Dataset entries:
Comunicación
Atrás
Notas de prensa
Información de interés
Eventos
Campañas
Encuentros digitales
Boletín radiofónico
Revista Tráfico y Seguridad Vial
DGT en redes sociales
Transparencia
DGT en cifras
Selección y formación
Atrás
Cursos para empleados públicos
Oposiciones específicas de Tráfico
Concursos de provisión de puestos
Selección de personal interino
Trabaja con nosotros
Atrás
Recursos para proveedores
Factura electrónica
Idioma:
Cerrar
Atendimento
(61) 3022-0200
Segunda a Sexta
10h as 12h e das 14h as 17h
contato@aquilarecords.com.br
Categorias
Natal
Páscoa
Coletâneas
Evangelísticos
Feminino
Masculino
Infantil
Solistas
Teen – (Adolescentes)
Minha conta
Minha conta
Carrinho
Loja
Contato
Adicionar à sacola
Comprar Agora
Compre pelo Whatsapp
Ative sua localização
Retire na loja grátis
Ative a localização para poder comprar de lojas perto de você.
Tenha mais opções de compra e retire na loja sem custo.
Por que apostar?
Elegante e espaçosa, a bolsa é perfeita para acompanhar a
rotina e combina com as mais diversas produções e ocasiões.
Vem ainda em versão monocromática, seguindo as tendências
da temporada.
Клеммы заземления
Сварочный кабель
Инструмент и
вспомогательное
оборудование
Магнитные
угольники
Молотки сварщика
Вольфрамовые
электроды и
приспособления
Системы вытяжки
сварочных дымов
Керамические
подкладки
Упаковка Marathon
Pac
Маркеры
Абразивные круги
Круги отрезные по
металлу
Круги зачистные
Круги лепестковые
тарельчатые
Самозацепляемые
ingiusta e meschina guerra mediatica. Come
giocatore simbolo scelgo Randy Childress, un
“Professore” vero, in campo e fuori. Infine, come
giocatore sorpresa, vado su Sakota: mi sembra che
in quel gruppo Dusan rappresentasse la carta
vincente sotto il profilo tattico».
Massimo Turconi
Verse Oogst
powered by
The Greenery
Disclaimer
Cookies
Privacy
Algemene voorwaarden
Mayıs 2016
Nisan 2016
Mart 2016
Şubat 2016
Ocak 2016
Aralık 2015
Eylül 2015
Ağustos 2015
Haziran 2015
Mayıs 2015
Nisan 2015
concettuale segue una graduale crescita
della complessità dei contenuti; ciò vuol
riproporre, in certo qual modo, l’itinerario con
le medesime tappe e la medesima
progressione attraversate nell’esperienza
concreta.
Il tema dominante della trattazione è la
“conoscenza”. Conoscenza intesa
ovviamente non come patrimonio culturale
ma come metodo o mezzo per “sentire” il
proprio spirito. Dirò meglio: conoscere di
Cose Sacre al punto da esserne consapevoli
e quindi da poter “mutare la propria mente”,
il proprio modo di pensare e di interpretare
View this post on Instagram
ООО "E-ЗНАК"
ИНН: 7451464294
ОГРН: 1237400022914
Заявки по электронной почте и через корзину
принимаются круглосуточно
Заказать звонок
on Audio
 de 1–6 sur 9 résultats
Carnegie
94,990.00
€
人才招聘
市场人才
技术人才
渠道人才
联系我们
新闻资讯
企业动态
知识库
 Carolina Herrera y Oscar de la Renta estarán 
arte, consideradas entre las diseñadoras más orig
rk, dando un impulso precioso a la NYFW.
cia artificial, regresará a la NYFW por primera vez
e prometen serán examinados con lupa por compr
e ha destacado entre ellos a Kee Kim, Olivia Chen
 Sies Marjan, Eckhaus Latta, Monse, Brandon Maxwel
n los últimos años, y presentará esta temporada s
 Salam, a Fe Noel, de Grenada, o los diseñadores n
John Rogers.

_Exercise description_. What's needed is a word-for-word restatement of all the entries.

_Output of the exercise_.
Comunicación
Atrás
Notas de prensa
Información de interés
Eventos
Campañas
Encuentros digitales
Boletín radiofónico
Revista Tráfico y Seguridad Vial
DGT en redes sociales
Transparencia
DGT en cifras
Selección y formación
Atrás
Cursos para empleados públicos
Oposiciones específicas de Tráfico
Concursos de provisión de puestos
Selección de personal interino
Trabaja con nosotros
Atrás
Recursos para proveedores
Factura electrónica
Idioma:
Cerrar
Atendimento
(61) 3022-0200
Segunda a Sexta
10h as 12h e das 14h as 17h
contato@aquilarecords.com.br
Categorias
Natal
Páscoa
Coletâneas
Evangelísticos
Feminino
Masculino
Infantil
Solistas
Teen – (Adolescentes)
Minha conta
Minha conta
Carrinho
Loja
Contato
Adicionar à sacola
Comprar Agora
Compre pelo Whatsapp
Ative sua localização
Retire na loja grátis
Ative a localização para poder comprar de lojas perto de você.
Tenha mais opções de compra e retire na loja sem custo.
Por que apostar?
Elegante e espaçosa, a bolsa é perfeita para acompanhar a
rotina e combina com as mais diversas produções e ocasiões.
Vem ainda em versão monocromática, seguindo as tendências
da temporada.
Клеммы заземления
Сварочный кабель
Инструмент и
вспомогательное
оборудование
Магнитные
угольники
Молотки сварщика
Вольфрамовые
электроды и
приспособления
Системы вытяжки
сварочных дымов
Керамические
подкладки
Упаковка Marathon
Pac
Маркеры
Абразивные круги
Круги отрезные по
металлу
Круги зачистные
Круги лепестковые
тарельчатые
Самозацепляемые
ingiusta e meschina guerra mediatica. Come
giocatore simbolo scelgo Randy Childress, un
“Professore” vero, in campo e fuori. Infine, come
giocatore sorpresa, vado su Sakota: mi sembra che
in quel gruppo Dusan rappresentasse la carta
vincente sotto il profilo tattico».
Massimo Turconi
Verse Oogst
powered by
The Greenery
Disclaimer
Cookies
Privacy
Algemene voorwaarden
Mayıs 2016
Nisan 2016
Mart 2016
Şubat 2016
Ocak 2016
Aralık 2015
Eylül 2015
Ağustos 2015
Haziran 2015
Mayıs 2015
Nisan 2015
concettuale segue una graduale crescita
della complessità dei contenuti; ciò vuol
riproporre, in certo qual modo, l’itinerario con
le medesime tappe e la medesima
progressione attraversate nell’esperienza
concreta.
Il tema dominante della trattazione è la
“conoscenza”. Conoscenza intesa
ovviamente non come patrimonio culturale
ma come metodo o mezzo per “sentire” il
proprio spirito. Dirò meglio: conoscere di
Cose Sacre al punto da esserne consapevoli
e quindi da poter “mutare la propria mente”,
il proprio modo di pensare e di interpretare
View this post on Instagram
ООО "E-ЗНАК"
ИНН: 7451464294
ОГРН: 1237400022914
Заявки по электронной почте и через корзину
принимаются круглосуточно
Заказать звонок
on Audio
 de 1–6 sur 9 résultats
Carnegie
94,990.00
€
人才招聘
市场人才
技术人才
渠道人才
联系我们
新闻资讯
企业动态
知识库
 Carolina Herrera y Oscar de la Renta estarán 
arte, consideradas entre las diseñadoras más orig
rk, dando un impulso precioso a la NYFW.
cia artificial, regresará a la NYFW por primera vez
e prometen serán examinados con lupa por compr
e ha destacado entre ellos a Kee Kim, Olivia Chen
 Sies Marjan, Eckhaus Latta, Monse, Brandon Maxwel
n los últimos años, y presentará esta temporada s
 Salam, a Fe Noel, de Grenada, o los diseñadores n
John Rogers.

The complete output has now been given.